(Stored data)
____
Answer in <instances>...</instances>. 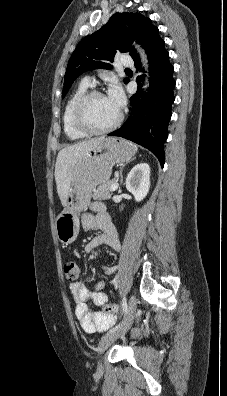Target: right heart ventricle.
<instances>
[{"label": "right heart ventricle", "instance_id": "1", "mask_svg": "<svg viewBox=\"0 0 227 396\" xmlns=\"http://www.w3.org/2000/svg\"><path fill=\"white\" fill-rule=\"evenodd\" d=\"M88 88L89 85H87L86 83L84 82L80 83L68 98L63 110V114H62L63 130L66 137L73 141L80 140L88 136L87 133L81 131L76 126L74 121L75 106L78 100L81 98V96L86 91H88Z\"/></svg>", "mask_w": 227, "mask_h": 396}]
</instances>
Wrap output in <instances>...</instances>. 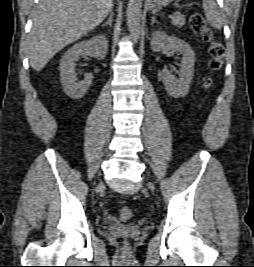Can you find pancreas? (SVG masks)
<instances>
[{
    "mask_svg": "<svg viewBox=\"0 0 254 267\" xmlns=\"http://www.w3.org/2000/svg\"><path fill=\"white\" fill-rule=\"evenodd\" d=\"M171 23L178 28H181L185 25V17L183 15H177L176 17L172 18Z\"/></svg>",
    "mask_w": 254,
    "mask_h": 267,
    "instance_id": "1",
    "label": "pancreas"
}]
</instances>
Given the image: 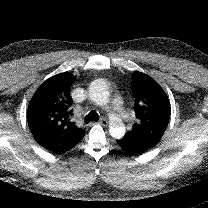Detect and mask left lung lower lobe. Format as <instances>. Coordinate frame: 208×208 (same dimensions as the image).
I'll list each match as a JSON object with an SVG mask.
<instances>
[{
    "instance_id": "obj_1",
    "label": "left lung lower lobe",
    "mask_w": 208,
    "mask_h": 208,
    "mask_svg": "<svg viewBox=\"0 0 208 208\" xmlns=\"http://www.w3.org/2000/svg\"><path fill=\"white\" fill-rule=\"evenodd\" d=\"M117 143L123 150H125L126 152L130 154H135V155L142 154L150 149L140 143L131 141L126 138L117 140Z\"/></svg>"
}]
</instances>
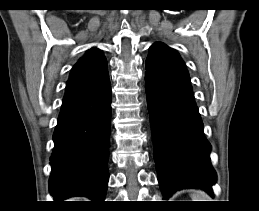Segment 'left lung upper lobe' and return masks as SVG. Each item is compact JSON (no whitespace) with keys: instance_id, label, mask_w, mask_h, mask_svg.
Returning a JSON list of instances; mask_svg holds the SVG:
<instances>
[{"instance_id":"left-lung-upper-lobe-1","label":"left lung upper lobe","mask_w":259,"mask_h":211,"mask_svg":"<svg viewBox=\"0 0 259 211\" xmlns=\"http://www.w3.org/2000/svg\"><path fill=\"white\" fill-rule=\"evenodd\" d=\"M145 77L167 87L192 90L185 64L176 51L161 42L150 46Z\"/></svg>"}]
</instances>
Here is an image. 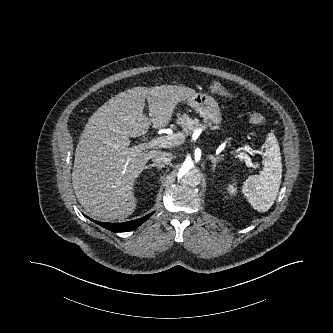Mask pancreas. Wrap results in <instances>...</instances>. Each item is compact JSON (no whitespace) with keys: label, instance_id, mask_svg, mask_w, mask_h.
Segmentation results:
<instances>
[{"label":"pancreas","instance_id":"cf45deb5","mask_svg":"<svg viewBox=\"0 0 333 333\" xmlns=\"http://www.w3.org/2000/svg\"><path fill=\"white\" fill-rule=\"evenodd\" d=\"M177 123L182 126L183 131L188 135L191 131H194L199 126H202L197 118H190L188 115L184 114L178 117Z\"/></svg>","mask_w":333,"mask_h":333}]
</instances>
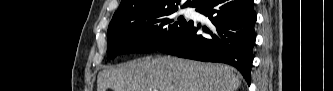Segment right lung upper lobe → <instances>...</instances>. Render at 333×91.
<instances>
[{"label": "right lung upper lobe", "mask_w": 333, "mask_h": 91, "mask_svg": "<svg viewBox=\"0 0 333 91\" xmlns=\"http://www.w3.org/2000/svg\"><path fill=\"white\" fill-rule=\"evenodd\" d=\"M204 0H187L182 7H198ZM180 0H122L110 23L124 22L158 12L177 10Z\"/></svg>", "instance_id": "1"}]
</instances>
____
Task item
Of the entries above, print exactly those lines that run from the one containing "Segment right lung" through the last line, excluding any pictures.

Result
Segment right lung upper lobe → <instances>...</instances>. Render at 333×91.
<instances>
[{"label": "right lung upper lobe", "mask_w": 333, "mask_h": 91, "mask_svg": "<svg viewBox=\"0 0 333 91\" xmlns=\"http://www.w3.org/2000/svg\"><path fill=\"white\" fill-rule=\"evenodd\" d=\"M204 0H187L182 7H198ZM180 0H122L110 23L124 22L158 12L177 10Z\"/></svg>", "instance_id": "1"}]
</instances>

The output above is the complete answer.